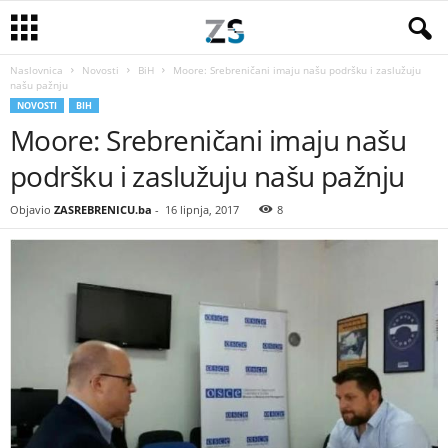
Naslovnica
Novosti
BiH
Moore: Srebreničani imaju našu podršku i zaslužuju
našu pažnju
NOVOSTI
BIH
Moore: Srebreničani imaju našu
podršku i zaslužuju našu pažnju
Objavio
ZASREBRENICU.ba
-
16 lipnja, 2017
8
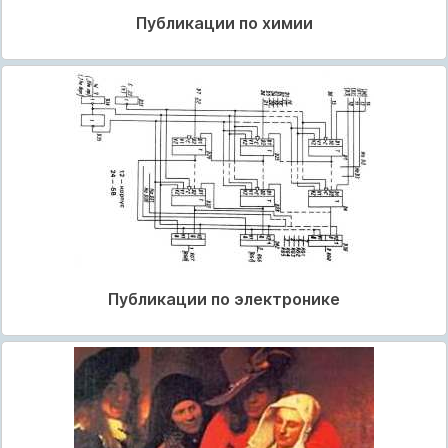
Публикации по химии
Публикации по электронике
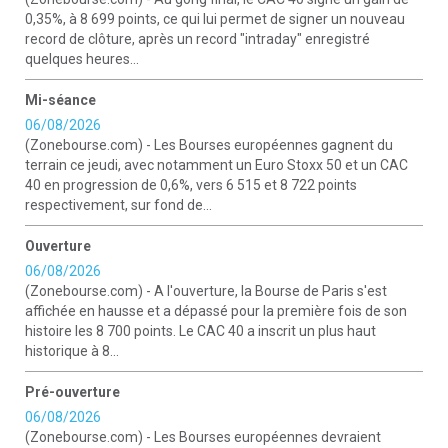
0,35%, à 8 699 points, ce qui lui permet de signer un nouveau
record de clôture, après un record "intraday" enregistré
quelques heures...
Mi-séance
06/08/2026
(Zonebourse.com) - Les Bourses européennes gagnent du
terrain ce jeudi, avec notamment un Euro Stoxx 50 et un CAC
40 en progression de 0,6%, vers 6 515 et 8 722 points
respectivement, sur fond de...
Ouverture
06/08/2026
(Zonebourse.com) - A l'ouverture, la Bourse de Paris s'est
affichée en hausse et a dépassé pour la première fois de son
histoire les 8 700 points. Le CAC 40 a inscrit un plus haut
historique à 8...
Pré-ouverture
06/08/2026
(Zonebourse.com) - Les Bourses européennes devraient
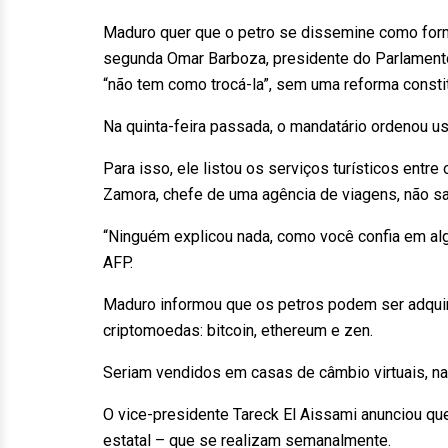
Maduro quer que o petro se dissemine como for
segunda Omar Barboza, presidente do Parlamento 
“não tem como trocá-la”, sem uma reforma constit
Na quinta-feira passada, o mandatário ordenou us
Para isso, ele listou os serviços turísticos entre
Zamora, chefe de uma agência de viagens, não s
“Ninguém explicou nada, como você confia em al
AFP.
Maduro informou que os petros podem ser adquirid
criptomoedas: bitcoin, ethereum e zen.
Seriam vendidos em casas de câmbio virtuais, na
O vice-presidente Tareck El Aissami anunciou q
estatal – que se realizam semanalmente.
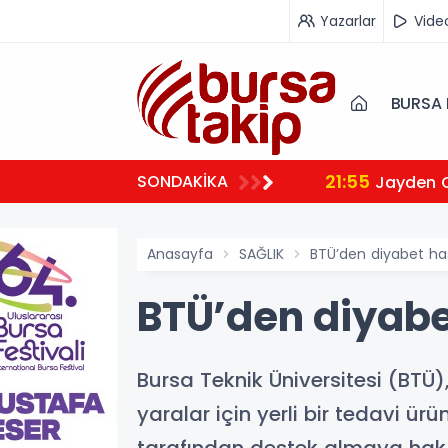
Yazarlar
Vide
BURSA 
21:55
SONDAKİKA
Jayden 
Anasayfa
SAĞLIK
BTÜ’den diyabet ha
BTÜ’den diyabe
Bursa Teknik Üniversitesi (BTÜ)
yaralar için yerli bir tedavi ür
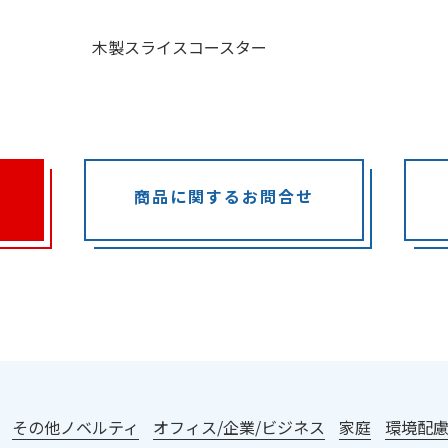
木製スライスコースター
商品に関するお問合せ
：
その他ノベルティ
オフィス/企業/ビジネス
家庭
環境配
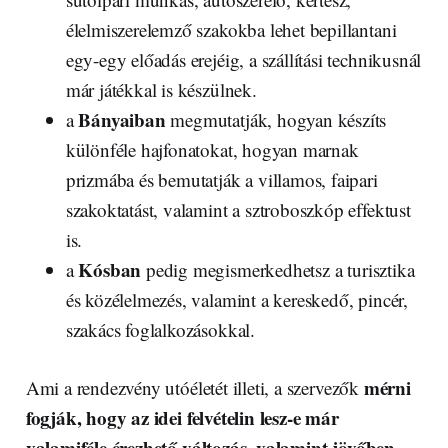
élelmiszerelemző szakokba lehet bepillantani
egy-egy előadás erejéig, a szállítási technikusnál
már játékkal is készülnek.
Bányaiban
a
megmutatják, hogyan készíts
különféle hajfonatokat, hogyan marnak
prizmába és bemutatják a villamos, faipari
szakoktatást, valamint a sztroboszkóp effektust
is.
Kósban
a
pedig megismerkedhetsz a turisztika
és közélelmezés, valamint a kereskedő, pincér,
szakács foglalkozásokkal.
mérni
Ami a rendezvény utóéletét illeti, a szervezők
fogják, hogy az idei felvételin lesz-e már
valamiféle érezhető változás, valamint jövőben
* * *
What the task requires:
Lines from the one with "már játékkal is készülnek." through the final line of the listing above should be duplicated word for word, and nothing else included.

Answer area:
már játékkal is készülnek.
Bányaiban
a
megmutatják, hogyan készíts
különféle hajfonatokat, hogyan marnak
prizmába és bemutatják a villamos, faipari
szakoktatást, valamint a sztroboszkóp effektust
is.
Kósban
a
pedig megismerkedhetsz a turisztika
és közélelmezés, valamint a kereskedő, pincér,
szakács foglalkozásokkal.
mérni
Ami a rendezvény utóéletét illeti, a szervezők
fogják, hogy az idei felvételin lesz-e már
valamiféle érezhető változás, valamint jövőben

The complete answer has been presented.